- _PROBLEM DESCRIPTION_: For each line below that contains the word "employers", make a copy.

[Dataset records]
################

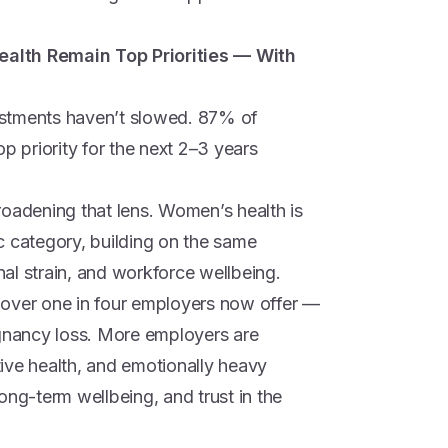
alth Remain Top Priorities — With
estments haven’t slowed. 87% of
p priority for the next 2–3 years
roadening that lens. Women’s health is
c category, building on the same
al strain, and workforce wellbeing.
 over one in four employers now offer —
egnancy loss. More employers are
ctive health, and emotionally heavy
ong-term wellbeing, and trust in the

################

- _RESPONSE FOR THIS EXERCISE_:
 over one in four employers now offer —
egnancy loss. More employers are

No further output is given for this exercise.